START Material shown

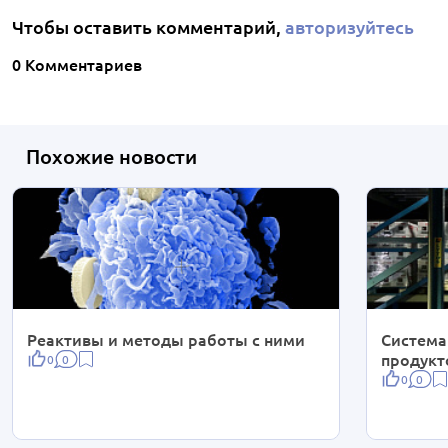
Чтобы оставить комментарий,
авторизуйтесь
0 Комментариев
Похожие новости
Реактивы и методы работы с ними
Система
продукт
0
0
0
0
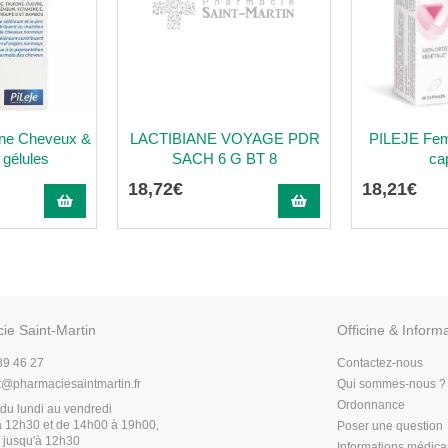
ane Cheveux &
LACTIBIANE VOYAGE PDR
PILEJE Fem
 gélules
SACH 6 G BT 8
ca
18
,
72
€
18
,
21
€
ie Saint-Martin
Officine & Inform
89 46 27
Contactez-nous
t
@
pharmaciesaintmartin.fr
Qui sommes-nous ?
Ordonnance
du lundi au vendredi
 12h30 et de 14h00 à 19h00,
Poser une question
 jusqu'à 12h30
Informations médic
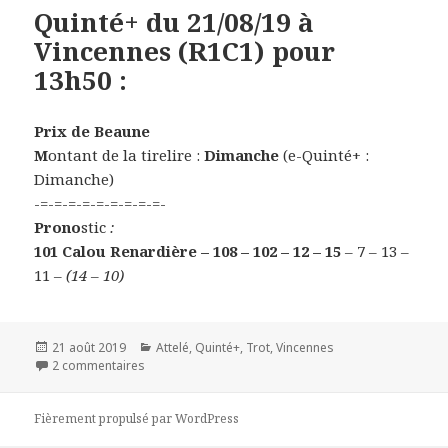
Quinté+ du 21/08/19 à
Vincennes (R1C1) pour
13h50 :
Prix de Beaune
M
ontant de la tirelire :
Dimanche
(e-Quinté+ :
Dimanche)
-=-=-=-=-=-=-=-=-=-
Prono
stic
:
101 Calou Renardière – 108 – 102 – 12 – 15
– 7 – 13 –
11
– (14 – 10)
Publié
21 août 2019
Catégories
Attelé
,
Quinté+
,
Trot
,
Vincennes
le
2 commentaires
sur Quinté+ du 21/08/19 à Vincennes (R1C1) pour 13h
Fièrement propulsé par WordPress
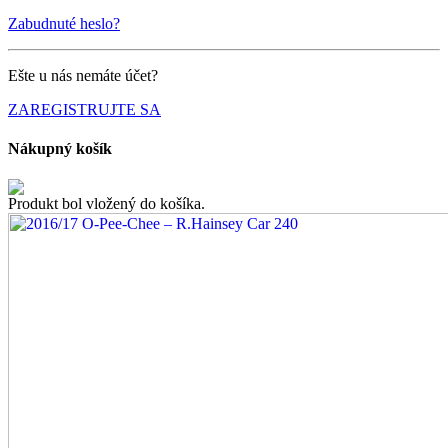
Zabudnuté heslo?
Ešte u nás nemáte účet?
ZAREGISTRUJTE SA
Nákupný košík
Produkt bol vložený do košíka.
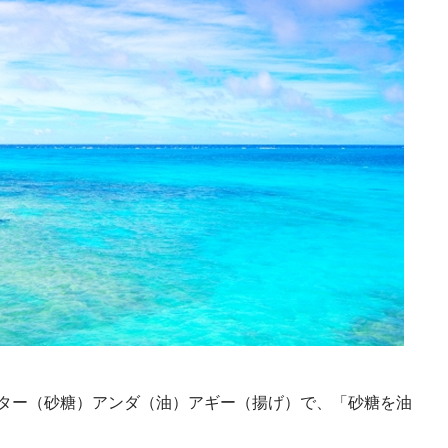
ター（砂糖）アンダ（油）アギー（揚げ）で、「砂糖を油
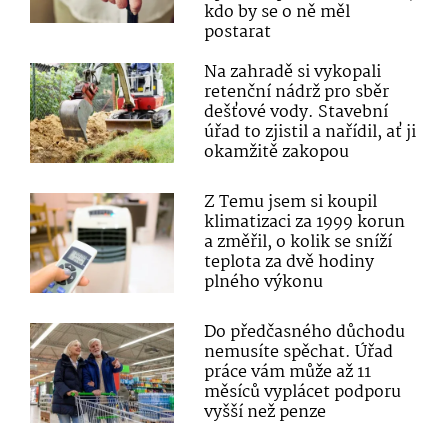
kdo by se o ně měl
postarat
Na zahradě si vykopali
retenční nádrž pro sběr
dešťové vody. Stavební
úřad to zjistil a nařídil, ať ji
okamžitě zakopou
Z Temu jsem si koupil
klimatizaci za 1999 korun
a změřil, o kolik se sníží
teplota za dvě hodiny
plného výkonu
Do předčasného důchodu
nemusíte spěchat. Úřad
práce vám může až 11
měsíců vyplácet podporu
vyšší než penze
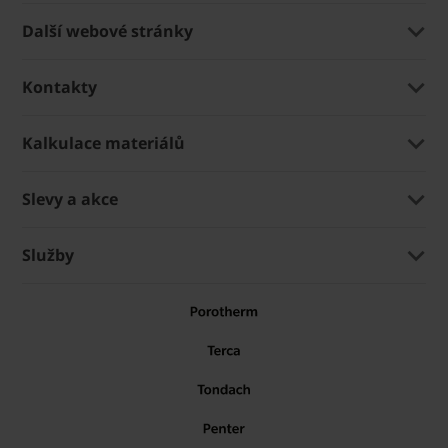
Další webové stránky
Kontakty
Kalkulace materiálů
Slevy a akce
Služby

END Material shown

(What you need to do) What you return must match the records exactly, apart from the images, which are omitted.

(Reply to the exercise)
Чтобы оставить комментарий,
авторизуйтесь
0 Комментариев
Похожие новости
Реактивы и методы работы с ними
Система
продукт
0
0
0
0
ane Cheveux &
LACTIBIANE VOYAGE PDR
PILEJE Fem
 gélules
SACH 6 G BT 8
ca
18
,
72
€
18
,
21
€
ie Saint-Martin
Officine & Inform
89 46 27
Contactez-nous
t
@
pharmaciesaintmartin.fr
Qui sommes-nous ?
Ordonnance
du lundi au vendredi
 12h30 et de 14h00 à 19h00,
Poser une question
 jusqu'à 12h30
Informations médic
Quinté+ du 21/08/19 à
Vincennes (R1C1) pour
13h50 :
Prix de Beaune
M
ontant de la tirelire :
Dimanche
(e-Quinté+ :
Dimanche)
-=-=-=-=-=-=-=-=-=-
Prono
stic
:
101 Calou Renardière – 108 – 102 – 12 – 15
– 7 – 13 –
11
– (14 – 10)
Publié
21 août 2019
Catégories
Attelé
,
Quinté+
,
Trot
,
Vincennes
le
2 commentaires
sur Quinté+ du 21/08/19 à Vincennes (R1C1) pour 13h
Fièrement propulsé par WordPress
Zabudnuté heslo?
Ešte u nás nemáte účet?
ZAREGISTRUJTE SA
Nákupný košík
Produkt bol vložený do košíka.
ター（砂糖）アンダ（油）アギー（揚げ）で、「砂糖を油
kdo by se o ně měl
postarat
Na zahradě si vykopali
retenční nádrž pro sběr
dešťové vody. Stavební
úřad to zjistil a nařídil, ať ji
okamžitě zakopou
Z Temu jsem si koupil
klimatizaci za 1999 korun
a změřil, o kolik se sníží
teplota za dvě hodiny
plného výkonu
Do předčasného důchodu
nemusíte spěchat. Úřad
práce vám může až 11
měsíců vyplácet podporu
vyšší než penze
Další webové stránky
Kontakty
Kalkulace materiálů
Slevy a akce
Služby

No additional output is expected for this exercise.